Material for this task section start

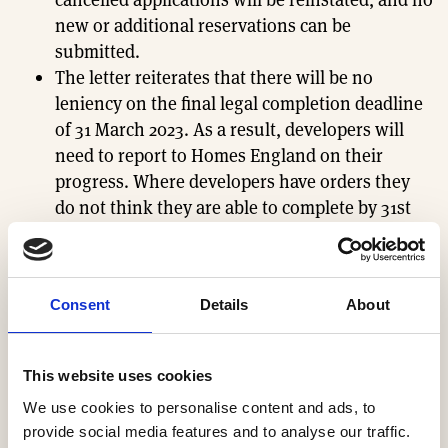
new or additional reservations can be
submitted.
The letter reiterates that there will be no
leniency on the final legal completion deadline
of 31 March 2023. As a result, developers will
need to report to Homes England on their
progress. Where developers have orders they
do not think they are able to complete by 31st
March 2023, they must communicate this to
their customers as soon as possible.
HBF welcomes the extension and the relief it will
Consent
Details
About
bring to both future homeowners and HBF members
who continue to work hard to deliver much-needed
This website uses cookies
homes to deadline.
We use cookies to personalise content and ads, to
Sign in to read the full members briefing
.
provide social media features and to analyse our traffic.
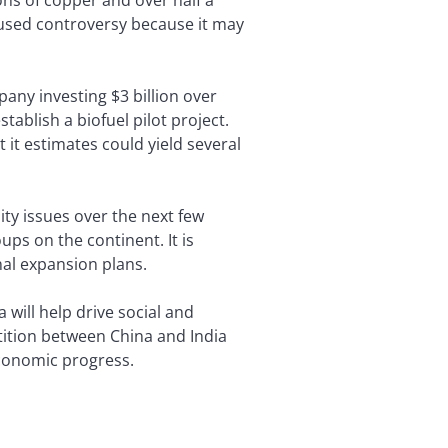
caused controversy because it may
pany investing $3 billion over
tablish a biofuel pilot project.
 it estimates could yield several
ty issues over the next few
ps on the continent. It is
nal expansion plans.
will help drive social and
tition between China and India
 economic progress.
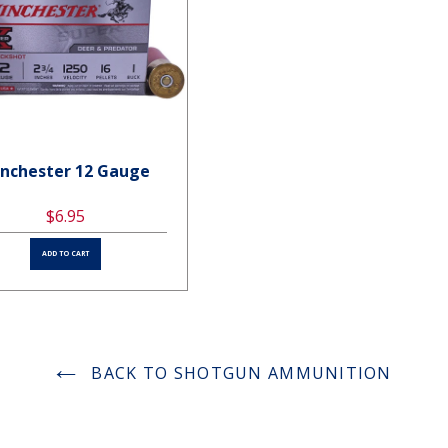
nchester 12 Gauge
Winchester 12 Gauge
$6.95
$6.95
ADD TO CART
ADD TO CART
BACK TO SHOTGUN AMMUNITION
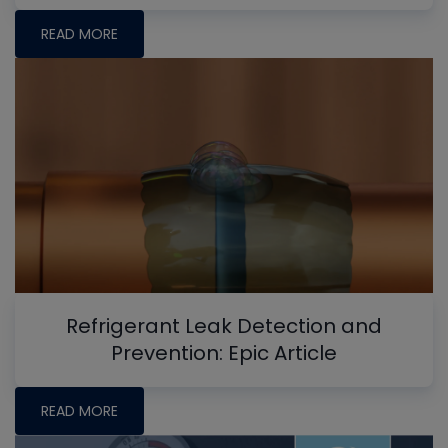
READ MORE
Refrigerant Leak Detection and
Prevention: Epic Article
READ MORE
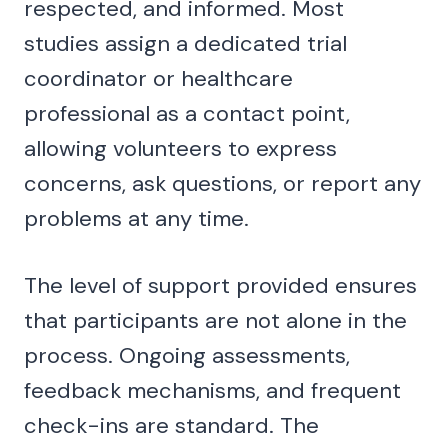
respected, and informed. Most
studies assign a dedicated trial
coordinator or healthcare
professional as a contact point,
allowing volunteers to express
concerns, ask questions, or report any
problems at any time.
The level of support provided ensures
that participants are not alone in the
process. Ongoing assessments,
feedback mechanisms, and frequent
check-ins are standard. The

Material for this task section end

### Directions
The reply has to reproduce every line above verbatim and contain no pictures.

### Result
new or additional reservations can be
submitted.
The letter reiterates that there will be no
leniency on the final legal completion deadline
of 31 March 2023. As a result, developers will
need to report to Homes England on their
progress. Where developers have orders they
do not think they are able to complete by 31st
March 2023, they must communicate this to
their customers as soon as possible.
HBF welcomes the extension and the relief it will
Consent
Details
About
bring to both future homeowners and HBF members
who continue to work hard to deliver much-needed
This website uses cookies
homes to deadline.
We use cookies to personalise content and ads, to
Sign in to read the full members briefing
.
provide social media features and to analyse our traffic.
caused controversy because it may
pany investing $3 billion over
tablish a biofuel pilot project.
 it estimates could yield several
ty issues over the next few
ps on the continent. It is
nal expansion plans.
will help drive social and
tition between China and India
 economic progress.
nchester 12 Gauge
Winchester 12 Gauge
$6.95
$6.95
ADD TO CART
ADD TO CART
BACK TO SHOTGUN AMMUNITION
READ MORE
Refrigerant Leak Detection and
Prevention: Epic Article
READ MORE
respected, and informed. Most
studies assign a dedicated trial
coordinator or healthcare
professional as a contact point,
allowing volunteers to express
concerns, ask questions, or report any
problems at any time.
The level of support provided ensures
that participants are not alone in the
process. Ongoing assessments,
feedback mechanisms, and frequent
check-ins are standard. The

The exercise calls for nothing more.